Miles de manifestantes llegaron hasta la Puerta del Sol, en Madrid, para un mitin de cierre de la paralización. (Foto: Reuters)
El Estado del malestar
Por: Agustín Haya de la Torre
A cien días de su instalación, los planes de Mariano Rajoy para sumar adhesiones a su plan de desmontar los servicios públicos en España, han sufrido un duro revés.
A cien días de su instalación, los planes de Mariano Rajoy para sumar adhesiones a su plan de desmontar los servicios públicos en España, han sufrido un duro revés.
Primero fueron dos elecciones regionales que daban por ganadas en Andalucía y en Asturias. Colocar un presidente de la derecha en Sevilla les sabía a gloria, tras treinta años de hegemonía del PSOE y la Izquierda Unida. Las encuestas les garantizaban una ventaja de veinte puntos y la mayoría absoluta. Se quedaron en 50 escaños, largamente superados por los 62 que suman los socialistas y la IU. En Asturias les sucedió algo parecido, las dos formaciones de la derecha fueron superadas por las izquierdas.

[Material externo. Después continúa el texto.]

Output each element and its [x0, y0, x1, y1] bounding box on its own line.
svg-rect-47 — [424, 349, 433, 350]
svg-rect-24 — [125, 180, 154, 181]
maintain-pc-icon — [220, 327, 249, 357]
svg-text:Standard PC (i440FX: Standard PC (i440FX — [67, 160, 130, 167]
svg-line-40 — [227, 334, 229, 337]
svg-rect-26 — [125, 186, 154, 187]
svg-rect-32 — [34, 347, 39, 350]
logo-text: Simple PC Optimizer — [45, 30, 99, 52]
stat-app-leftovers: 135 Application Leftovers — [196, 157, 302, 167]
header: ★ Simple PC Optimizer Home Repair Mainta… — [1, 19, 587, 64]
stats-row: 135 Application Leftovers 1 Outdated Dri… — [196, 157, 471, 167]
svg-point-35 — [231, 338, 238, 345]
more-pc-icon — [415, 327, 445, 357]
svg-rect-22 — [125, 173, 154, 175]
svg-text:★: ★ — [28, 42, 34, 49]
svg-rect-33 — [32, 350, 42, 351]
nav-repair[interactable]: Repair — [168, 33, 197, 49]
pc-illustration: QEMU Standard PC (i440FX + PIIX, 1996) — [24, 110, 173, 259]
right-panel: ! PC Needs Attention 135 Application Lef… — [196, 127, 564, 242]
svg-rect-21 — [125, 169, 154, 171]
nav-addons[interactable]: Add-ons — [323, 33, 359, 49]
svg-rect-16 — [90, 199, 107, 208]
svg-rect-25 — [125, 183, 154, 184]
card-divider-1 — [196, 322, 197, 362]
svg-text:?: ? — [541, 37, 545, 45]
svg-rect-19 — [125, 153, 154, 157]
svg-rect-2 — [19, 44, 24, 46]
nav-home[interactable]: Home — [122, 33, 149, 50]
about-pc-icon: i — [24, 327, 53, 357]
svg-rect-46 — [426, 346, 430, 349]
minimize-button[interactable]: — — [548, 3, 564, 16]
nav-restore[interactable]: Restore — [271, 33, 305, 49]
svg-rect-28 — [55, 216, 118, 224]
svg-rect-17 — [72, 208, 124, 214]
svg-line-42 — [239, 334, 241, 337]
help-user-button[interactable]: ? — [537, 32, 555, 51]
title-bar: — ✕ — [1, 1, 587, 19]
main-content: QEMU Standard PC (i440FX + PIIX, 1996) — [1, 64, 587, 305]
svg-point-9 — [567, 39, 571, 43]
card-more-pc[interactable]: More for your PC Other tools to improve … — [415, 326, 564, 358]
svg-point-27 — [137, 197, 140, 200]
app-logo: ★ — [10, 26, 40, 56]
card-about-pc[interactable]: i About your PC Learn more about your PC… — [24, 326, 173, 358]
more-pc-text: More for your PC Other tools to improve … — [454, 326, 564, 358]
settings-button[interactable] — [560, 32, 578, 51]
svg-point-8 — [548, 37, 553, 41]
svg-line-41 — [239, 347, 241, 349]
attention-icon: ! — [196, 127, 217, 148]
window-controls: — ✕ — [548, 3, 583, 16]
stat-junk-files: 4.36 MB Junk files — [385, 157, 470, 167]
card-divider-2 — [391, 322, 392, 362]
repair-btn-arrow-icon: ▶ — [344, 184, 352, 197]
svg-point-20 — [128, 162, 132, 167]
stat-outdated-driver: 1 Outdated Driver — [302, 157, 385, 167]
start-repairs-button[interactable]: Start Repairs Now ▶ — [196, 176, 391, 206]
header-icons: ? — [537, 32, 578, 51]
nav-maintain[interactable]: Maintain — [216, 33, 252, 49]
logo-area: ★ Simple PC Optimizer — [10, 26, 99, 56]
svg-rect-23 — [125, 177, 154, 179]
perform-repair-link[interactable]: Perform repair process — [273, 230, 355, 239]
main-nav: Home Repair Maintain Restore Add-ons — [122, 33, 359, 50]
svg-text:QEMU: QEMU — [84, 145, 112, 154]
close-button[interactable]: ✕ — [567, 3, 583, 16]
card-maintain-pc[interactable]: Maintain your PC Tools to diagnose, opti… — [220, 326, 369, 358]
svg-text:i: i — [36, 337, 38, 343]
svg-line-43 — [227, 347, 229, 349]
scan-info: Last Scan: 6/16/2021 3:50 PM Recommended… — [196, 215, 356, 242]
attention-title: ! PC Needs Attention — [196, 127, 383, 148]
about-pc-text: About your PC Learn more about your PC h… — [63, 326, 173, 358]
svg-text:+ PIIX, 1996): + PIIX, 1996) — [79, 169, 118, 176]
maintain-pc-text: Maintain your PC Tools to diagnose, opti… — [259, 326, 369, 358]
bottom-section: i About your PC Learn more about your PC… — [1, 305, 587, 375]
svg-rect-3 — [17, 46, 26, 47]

El remezón más severo lo recibió con la contundente huelga general del 29 de marzo. Las dos grandes centrales sindicales, la UGT y Comisiones Obreras, paralizaron el país. Todas las capitales ibéricas vivieron una protesta de centenares de miles de ciudadanos que dejaban de laborar y salían a las calles a protestar.
El proyecto del Partido Popular es muy semejante a las recetas neoliberales de Margaret Thatcher y Ronald Reagan, solo que más burdas. Pretende recortar en un tercio el presupuesto de la sanidad, la Educación y la seguridad pública, además por cierto de suprimir partidas de blancos tan emblemáticos como la cultura y la investigación científica.
Con la manida ecuación de la vulgata thatcherista, quieren eliminar miles de empleos “para crear nuevo empleo” y reducir a cero la inversión pública “para reactivar la economía”.
Además anuncia la legalización del fraude fiscal para “captar capitales” y ha comprometido más dinero en pagar la deuda pública que en las remuneraciones del Estado.
Como siempre sucede con estas cosas, los ricos se verán beneficiados mientras los pobres irán al paro y a la depresión. A diferencia de lo que sucedió en los noventa con Menem o Fujimori, España tiene un sólido sistema de partidos y fuerzas de izquierda consistentes. No son partidos azuzadores sino fuerzas de gobierno. Reflejan un espectro social que muchas veces tiene sus propios criterios, como el que manejan los sindicatos que tienen la autonomía suficiente para convocar a los ciudadanos en defensa de derechos fundamentales.
La otra gran ventaja es de que se trata de una izquierda de profundas convicciones democráticas, que ha gobernado y aspira a volverlo a hacer. No es la demagogia la que guía sus pasos sino los principios de la democracia constitucional.
Hay pues una Europa de los derechos que recupera posiciones también en Francia e incluso en Alemania; que cree que la democracia regula al mercado y no que el mercado subordina a la política y a la sociedad a favor de los más ricos. El Estado para el bienestar de los ciudadanos se defiende contra este intento de resucitar el catecismo del pensamiento único de los años ochenta que provocó un gran malestar social.